Risk-Based Quality Control Plans
Not every test carries the same risk of error, and not every error carries the same risk to patients. Recognizing this, CLIA now allows laboratories to develop an individualized quality control plan (IQCP) as an alternative to the default QC frequency requirements. An IQCP requires the lab to perform a formal risk assessment of the entire testing process, covering the pre-analytical phase (specimen collection, handling, transport), the analytical phase (the measurement itself), and the post-analytical phase (result reporting and interpretation).

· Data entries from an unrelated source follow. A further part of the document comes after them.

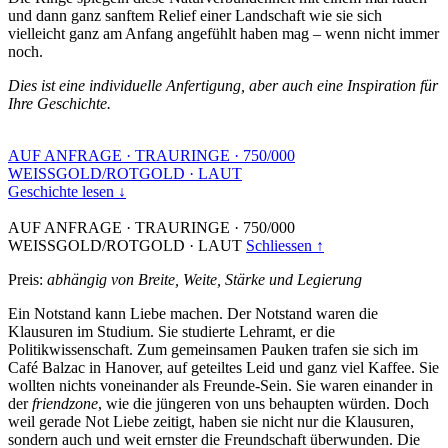
und dann ganz sanftem Relief einer Landschaft wie sie sich
vielleicht ganz am Anfang angefühlt haben mag – wenn nicht immer
noch.
Dies ist eine individuelle Anfertigung, aber auch eine Inspiration für
Ihre Geschichte.
AUF ANFRAGE
·
TRAURINGE
·
750/000
WEISSGOLD/ROTGOLD
·
LAUT
Geschichte lesen ↓
AUF ANFRAGE
·
TRAURINGE
·
750/000
WEISSGOLD/ROTGOLD
·
LAUT
Schliessen ↑
Preis:
abhängig von Breite, Weite, Stärke und Legierung
Ein Notstand kann Liebe machen. Der Notstand waren die
Klausuren im Studium. Sie studierte Lehramt, er die
Politikwissenschaft. Zum gemeinsamen Pauken trafen sie sich im
Café Balzac in Hanover, auf geteiltes Leid und ganz viel Kaffee. Sie
wollten nichts voneinander als Freunde-Sein. Sie waren einander in
der
friendzone
, wie die jüngeren von uns behaupten würden. Doch
weil gerade Not Liebe zeitigt, haben sie nicht nur die Klausuren,
sondern auch und weit ernster die Freundschaft überwunden. Die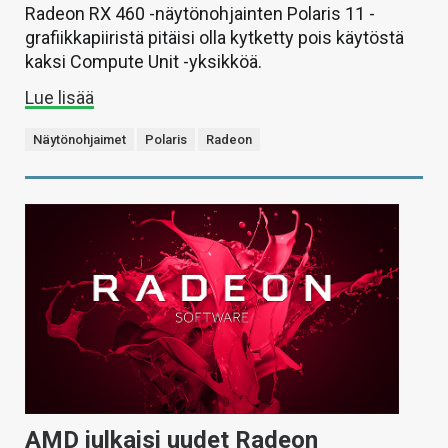
Radeon RX 460 -näytönohjainten Polaris 11 -
grafiikkapiiristä pitäisi olla kytketty pois käytöstä
kaksi Compute Unit -yksikköä.
Lue lisää
Näytönohjaimet
Polaris
Radeon
AMD julkaisi uudet Radeon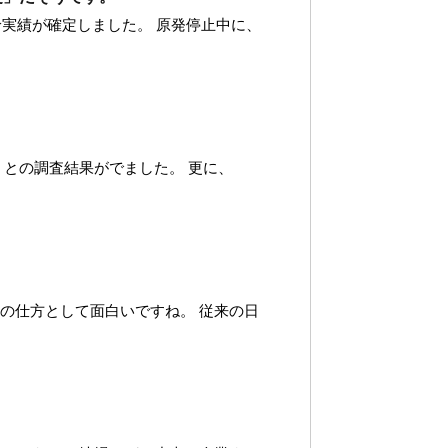
給実績が確定しました。 原発停止中に、
」との調査結果がでました。 更に、
の仕方として面白いですね。 従来の日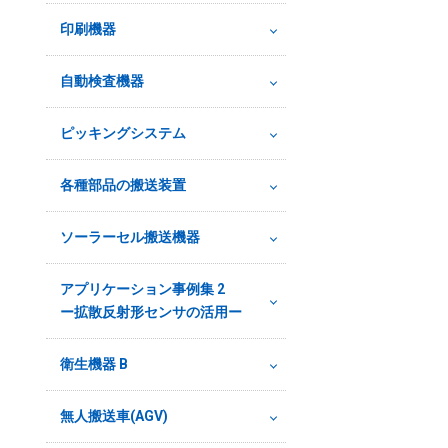
印刷機器
自動検査機器
ピッキングシステム
各種部品の搬送装置
ソーラーセル搬送機器
アプリケーション事例集 2
ー拡散反射形センサの活用ー
衛生機器 B
無人搬送車(AGV)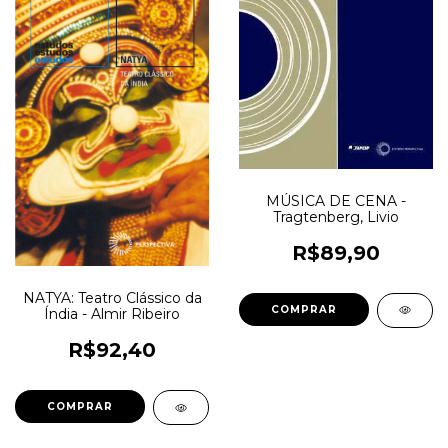
MÚSICA DE CENA -
Tragtenberg, Livio
R$89,90
NATYA: Teatro Clássico da
Índia - Almir Ribeiro
R$92,40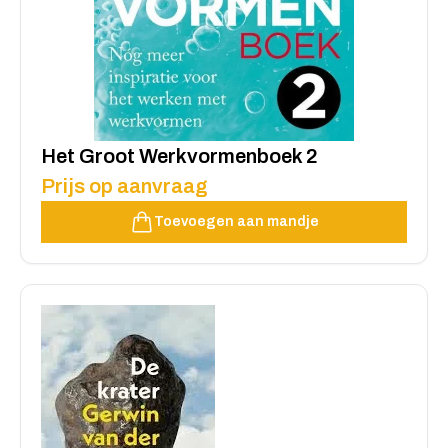
Het Groot Werkvormenboek 2
Prijs op aanvraag
Toevoegen aan mandje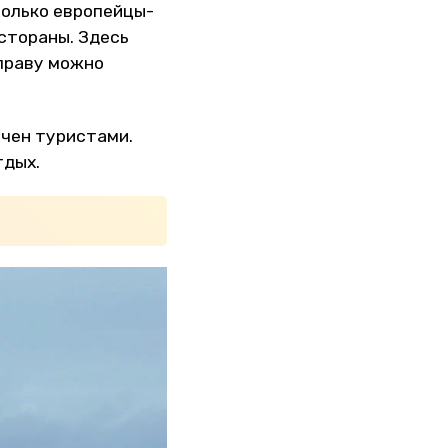
только европейцы-
естораны. Здесь
 праву можно
рчен туристами.
тдых.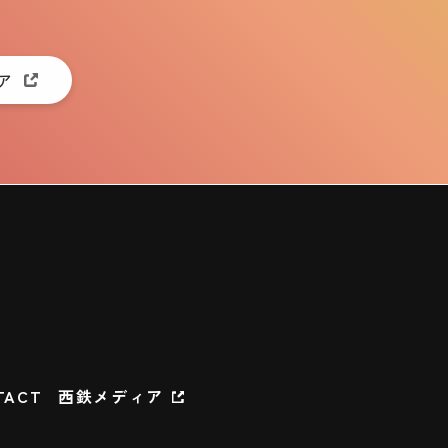
ア
TACT
西鉄メディア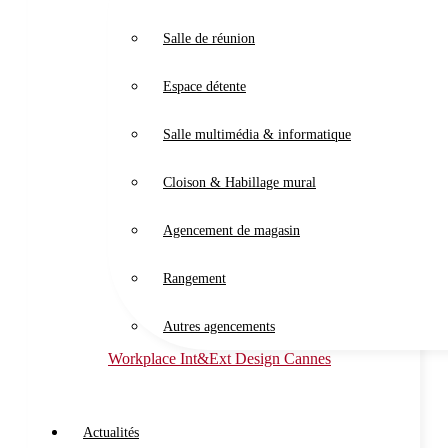
Salle de réunion
Espace détente
Salle multimédia & informatique
Cloison & Habillage mural
Agencement de magasin
Rangement
Autres agencements
Workplace Int&Ext Design Cannes
Actualités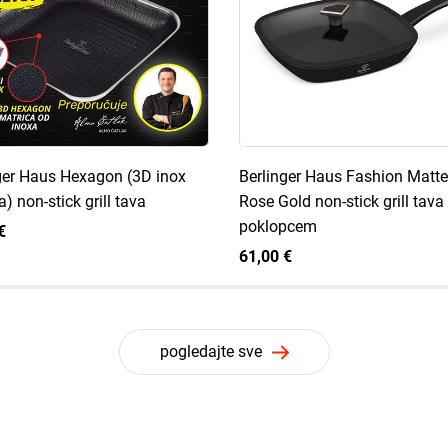
ger Haus Hexagon (3D inox
Berlinger Haus Fashion Matte
) non-stick grill tava
Rose Gold non-stick grill tava
poklopcem
€
61,00 €
pogledajte sve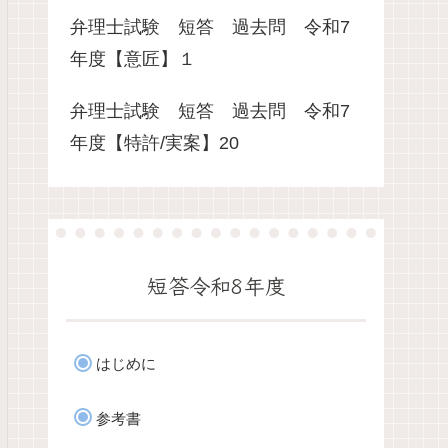
弁理士試験 短答 過去問 令和7
年度【意匠】１
弁理士試験 短答 過去問 令和7
年度【特許/実案】20
短答令和8年度
はじめに
参考書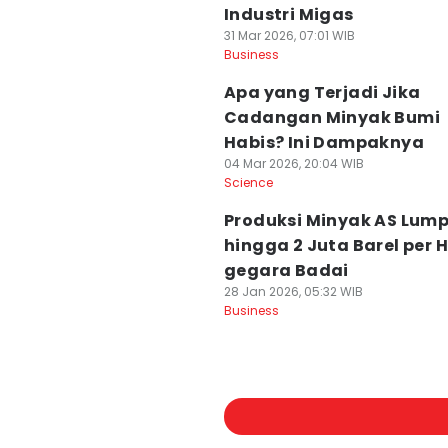
Industri Migas
31 Mar 2026, 07:01 WIB
Business
Apa yang Terjadi Jika
Cadangan Minyak Bumi
Habis? Ini Dampaknya
04 Mar 2026, 20:04 WIB
Science
Produksi Minyak AS Lum
hingga 2 Juta Barel per H
gegara Badai
28 Jan 2026, 05:32 WIB
Business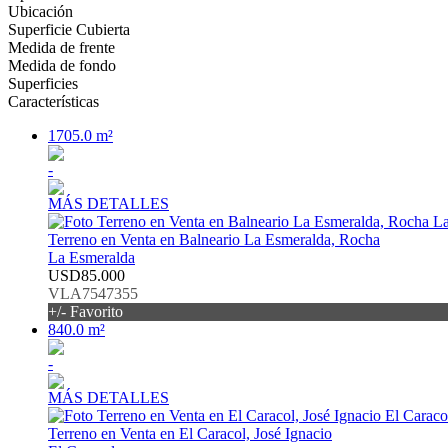
Ubicación
Superficie Cubierta
Medida de frente
Medida de fondo
Superficies
Características
1705.0 m²
-
MÁS DETALLES
Terreno en Venta en Balneario La Esmeralda, Rocha
La Esmeralda
USD85.000
VLA7547355
+/- Favorito
840.0 m²
-
MÁS DETALLES
Terreno en Venta en El Caracol, José Ignacio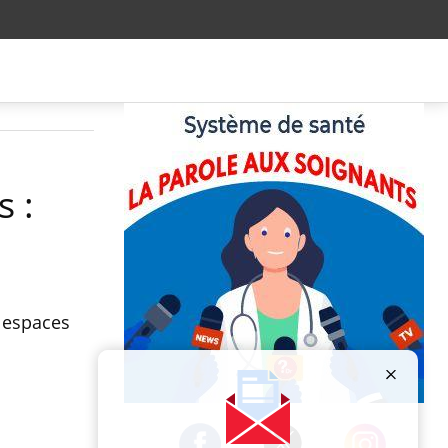
s :
s espaces
Publicité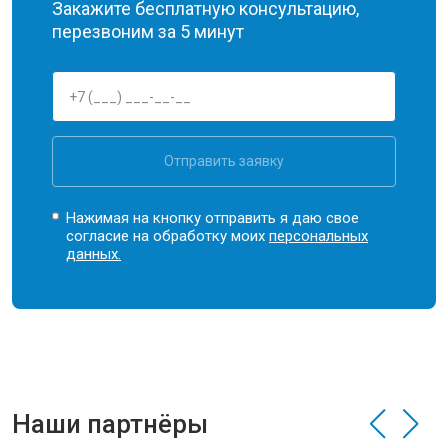
Закажите бесплатную консультацию,
перезвоним за 5 минут
Отправить заявку
Нажимая на кнопку отправить я даю свое
согласие на обработку моих
персональных
данных.
Наши партнёры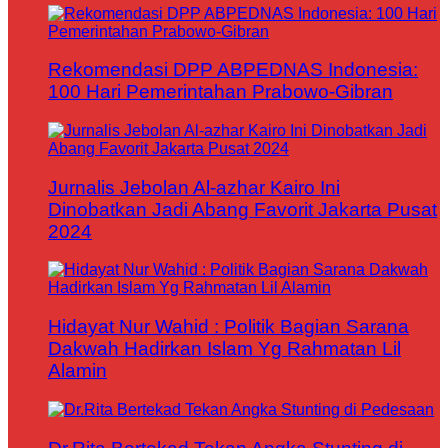
Rekomendasi DPP ABPEDNAS Indonesia:
100 Hari Pemerintahan Prabowo-Gibran
Jurnalis Jebolan Al-azhar Kairo Ini
Dinobatkan Jadi Abang Favorit Jakarta Pusat
2024
Hidayat Nur Wahid : Politik Bagian Sarana
Dakwah Hadirkan Islam Yg Rahmatan Lil
Alamin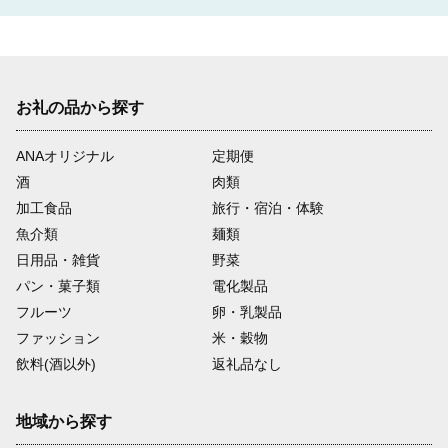
お礼の品から探す
ANAオリジナル
定期便
酒
肉類
加工食品
旅行・宿泊・体験
魚介類
麺類
日用品・雑貨
野菜
パン・菓子類
電化製品
フルーツ
卵・乳製品
ファッション
米・穀物
飲料(酒以外)
返礼品なし
地域から探す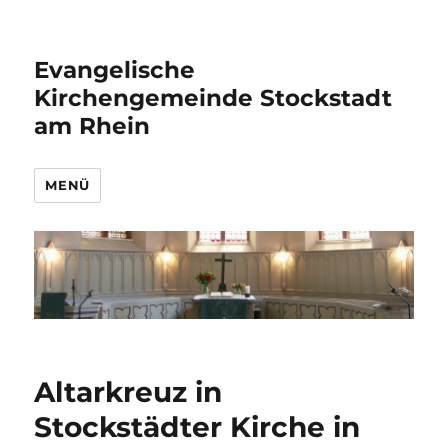
Evangelische
Kirchengemeinde Stockstadt
am Rhein
MENÜ
Altarkreuz in
Stockstädter Kirche in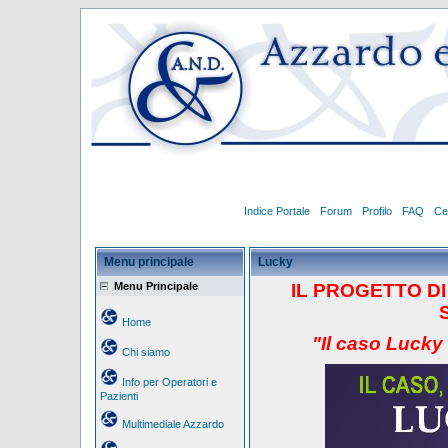
Indice Portale
Forum
Profilo
FAQ
Ce
Menu principale
Lucky
Menu Principale
IL PROGETTO
D
Home
"Il caso Lucky
Chi siamo
Info per Operatori e
Pazienti
Multimediale Azzardo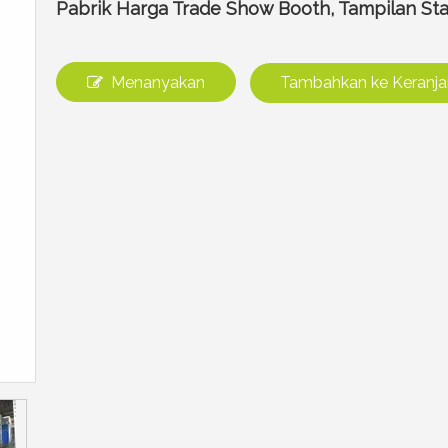
Pabrik Harga Trade Show Booth, Tampilan S
Menanyakan
Tambahkan ke Keranj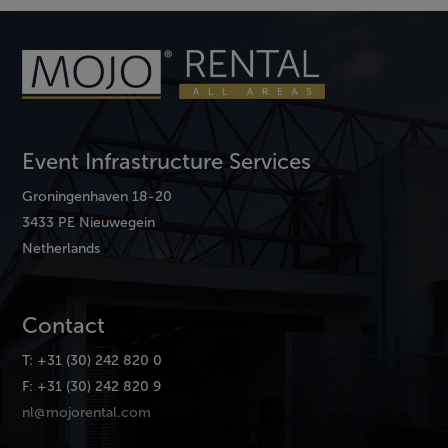
Event Infrastructure Services
Groningenhaven 18-20
3433 PE Nieuwegein
Netherlands
Contact
T: +31 (30) 242 820 0
F: +31 (30) 242 820 9
nl@mojorental.com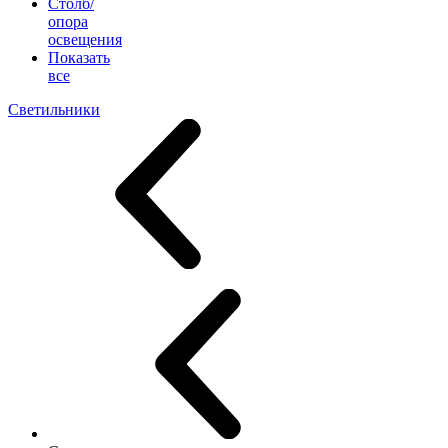
Столб/
опора
освещения
Показать
все
Светильники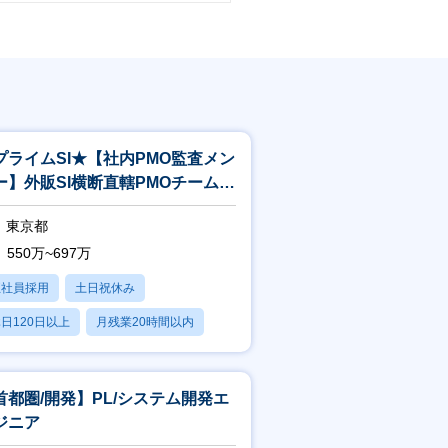
す。ぜひご覧ください。
い、働く魅力についてご紹介します。
プライムSI★【社内PMO監査メン
ー】外販SI横断直轄PMOチーム／
現するための制度・取り組みについて
査
東京都
550万~697万
正社員採用
土日祝休み
日120日以上
月残業20時間以内
賞与あり
首都圏/開発】PL/システム開発エ
ジニア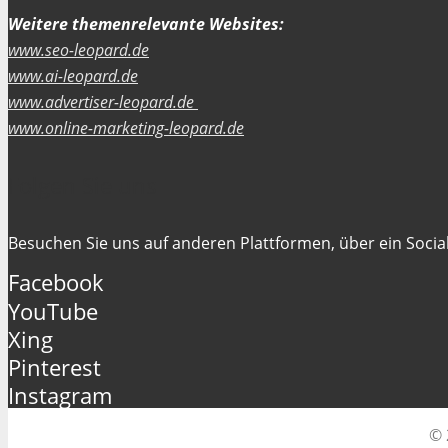
Weitere themenrelevante Websites:
www.seo-leopard.de
www.ai-leopard.de
www.advertiser-leopard.de
www.online-marketing-leopard.de
Folgen Sie uns
Besuchen Sie uns auf anderen Plattformen, über ein Social
Facebook
YouTube
Xing
Pinterest
Instagram
© 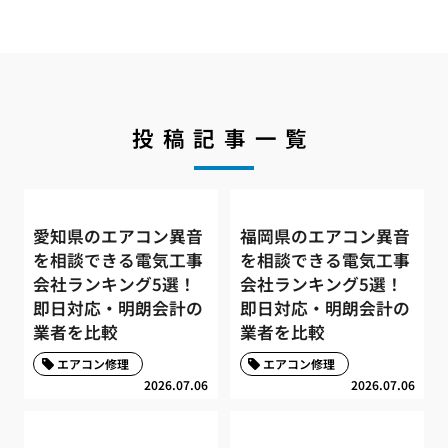
投稿記事一覧
愛知県のエアコン異音
福岡県のエアコン異音
を相談できる電気工事
を相談できる電気工事
会社ランキング5選！
会社ランキング5選！
即日対応・明朗会計の
即日対応・明朗会計の
業者を比較
業者を比較
エアコン修理
エアコン修理
2026.07.06
2026.07.06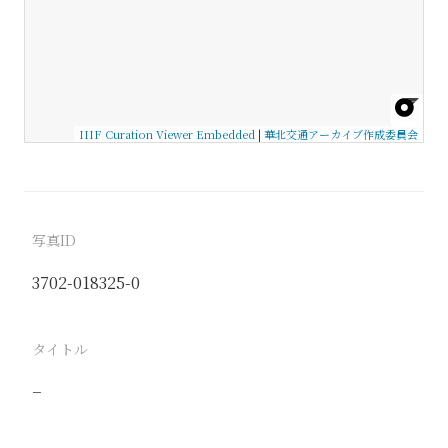
IIIF Curation Viewer Embedded
|
華北交通アーカイブ作成委員会
写真ID
3702-018325-0
タイトル
−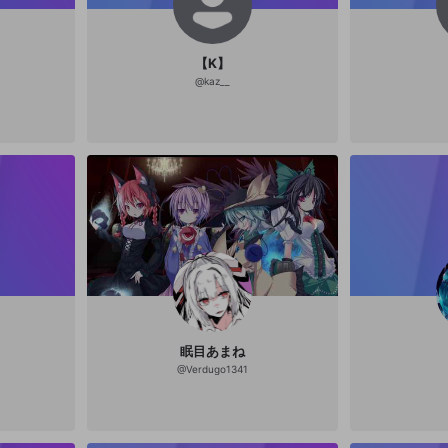
【K】
@
kaz__
眠目あまね
@
Verdugo1341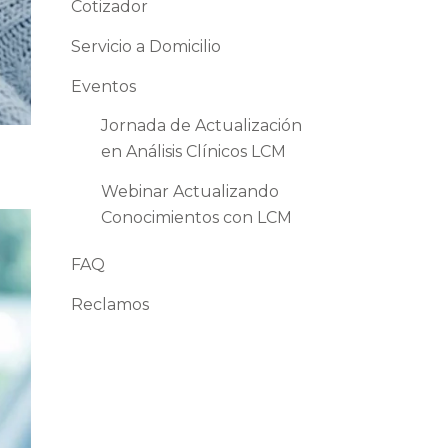
Cotizador
Servicio a Domicilio
Eventos
Jornada de Actualización
en Análisis Clínicos LCM
Webinar Actualizando
Conocimientos con LCM
FAQ
Reclamos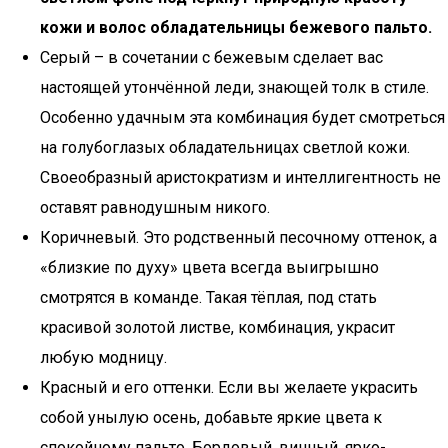
кожи и волос обладательницы бежевого пальто.
Серый – в сочетании с бежевым сделает вас
настоящей утончённой леди, знающей толк в стиле.
Особенно удачным эта комбинация будет смотреться
на голубоглазых обладательницах светлой кожи.
Своеобразный аристократизм и интеллигентность не
оставят равнодушным никого.
Коричневый. Это родственный песочному оттенок, а
«близкие по духу» цвета всегда выигрышно
смотрятся в команде. Такая тёплая, под стать
красивой золотой листве, комбинация, украсит
любую модницу.
Красный и его оттенки. Если вы желаете украсить
собой унылую осень, добавьте яркие цвета к
спокойному пальто. Бордовый, винный, ярко-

Based on that assessment, the lab designs a QC plan tailored to the specific risks of each test system. A highly automated, well-validated analyzer with built-in error detection might warrant a leaner QC schedule, while a manual test with many operator-dependent steps might need more frequent controls. The lab must also maintain a quality assurance plan to continuously monitor whether the IQCP is actually working. This approach aligns with broader principles of risk management in laboratory medicine, shifting the focus from rigid one-size-fits-all rules toward evidence-based strategies matched to actual sources of error.
Regulatory Standards
The international standard governing medical laboratory quality is ISO 15189, most recently updated in 2022. It requires laboratories to implement IQC strategies that include selecting appropriate control materials, defining control frequency, setting acceptable limits, applying statistical decision rules, comparing results across instruments, and handling nonconformities when QC fails. The International Federation of Clinical Chemistry (IFCC) has published detailed guidance on how to put these requirements into practice, covering everything from how to evaluate whether your control materials behave like patient samples to how to calculate measurement uncertainty from your QC data.
In the U.S., CLIA regulations carry the force of law, and laboratories must meet their QC requirements to maintain certification. ISO 15189 accreditation is voluntary in some countries but mandatory in others, and many labs pursue it as a mark of competence regardless of local requirements.